Thursday, April 10, 2008

Blog 10

Alrighty then, I HAD been prepping to do this on a Thai martial arts film, but today something hit me like a ton of bricks. Now I know that Johnnie has already done the queering for I am Legend, so normally I wouldn't even go near it, but I just watched the animated comic sequence on the DvD today, and one of them in particular really stood out.

For those who have NOT seen I am Legend, read the book, AND don't remember Johnnie's synopsis from class, the plot is relatively simple: Viral bioengineering cure for cancer mutates into horrible strain of zombie-vampire disease that sweeps across the world turning those infected into monsters who come out at night to feast on flesh. The movie follows Will Smith's character, Robert Neville, as he survives alone in New York and searches for a cure.

The animated comics, however, follow a series of other 'survivors' for a brief time.

"Shelter" [Warning: Extreeeeemely creepy with some animated gore]


-Written by none other than Orson Scott Card himself, incidentally.


This brief animated comic tells the story of a family in India attempting to seal themselves away while the epidemic ravages the world. One member of this family, the daughter Vastala, sneaks off to meet with her lover, Pritam before the family seals themselves away, against her fathers warnings of course. She ends up getting infected and kills her family before reuniting with a likewise infected Pritam and reveling in their mysterious newfound strength together.

Whats interesting about this story is that neither Pritam nor Vastala ever realize they are infected, and they both kill her family only because they see them as shadowy monsters. Likewise, Vastala's family don't recognize her as well, thinking that they accidentally let a raging monster into their haven.

Whats queer about this? Well, other than everything about the exotic, monstrous "other" dynamic that underlies the movie and comic entire, there's plenty there even in this relatively short sequence. We have a secret rendezvous with a lover, touching on the whole "forbidden love" fountain of queer. Also, one can find a "disowning" inherent in the father refusing to let the daughter into the bunker. Above all, however, the most strikingly queer aspect to 'Shelter' is the duality of the monster perception. When either side of this polarized epidemic views the other, they see hideous monsters, and react immediately with fear and rage. Neither group is truly the mindless evil antagonist, and neither perceive themselves as wrong or monstrous, they don't understand the "other's" perspective in any way shape or form.

Now let's take that idea and apply it to the movie itself. How do the Infected see Robert Neville? The lone creature that stalks the city while they sleep, trapping and killing and taking their family members away from them and then mysteriously disappearing without a trace before the burning light of day is gone and it is safe to look for the food they need to survive. And who's to say its wrong to eat one of those hideous hairy monsters? They seem to need no reason to kill, so why should the Infected go hungry? In this perspective, Robert Neville truly IS a legend. The kind of legend told to children to scare them into behaving, else they be taken during the day.

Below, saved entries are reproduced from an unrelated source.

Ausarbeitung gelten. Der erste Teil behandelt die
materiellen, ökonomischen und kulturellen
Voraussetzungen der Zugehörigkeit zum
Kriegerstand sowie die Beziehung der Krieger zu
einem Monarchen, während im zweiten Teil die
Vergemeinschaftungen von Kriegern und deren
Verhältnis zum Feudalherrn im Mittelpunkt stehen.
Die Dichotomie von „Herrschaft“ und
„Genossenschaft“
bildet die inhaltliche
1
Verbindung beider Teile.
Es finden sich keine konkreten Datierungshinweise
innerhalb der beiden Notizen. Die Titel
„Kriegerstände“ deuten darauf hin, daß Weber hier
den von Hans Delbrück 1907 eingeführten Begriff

With that in mind, here's the alternate ending to the movie, the one where he DOESN'T just blow them all up: http://www.youtube.com/watch?v=sJHVDsLFTb8
You can really see the accusation of "monster" written all over the mind of the alpha-infected as he looks at Robert.

Wednesday, April 9, 2008

Blog 8


When a director goes to make a movie, they can go to whatever lengths their heart desires to put across one message or another, but the second the film in question touches an audience's eyes, the interpretation of the content is irrevocably passed on to them. Such is "Reception theory". No matter how much the creators and critics want to believe they have sovereignty over the meaning in films, in the end the only interpretation that matters is, well, everybody's. People can take just about any scenario, read in between the lines, and get a level of personal relevancy and worth out of it. For a long time, thats what gay men and women had to do when their stories were deemed "inappropriate" for the silver screen, taking heterosexually intended stories and themes and picking out moments of their own meaning. Take for example the movie Top Gun. Wow. For anybody willing to look for it, there are more 'moments' between Maverick and Iceman than they could wave a stick at. Hell, even the very last lines of the film are just seething with raw man-love potential meaning.

"Queering" a film, is a bit different from "gaying" (?) it, though the process is the same. Reconstructing a film with Queerocity (dibs) as opposed to just, say, homosexuality, is much more broad in its scope of simply looking for sources of present or potential transgressive tensions within a film. Thats not to say, however, that gay or lesbian readings of movies aren't queer. Far from being exclusive, the very nature of queer meaning in a film is inclusive to all shapes and sizes of transgression to be squeezed out of films. Instead of just reading Top Gun as a the moments between the pilots, It could be more generally queered with all of those moments, plus every other moment that any of those men broke the strict gendered rules on manly behavior, or some such.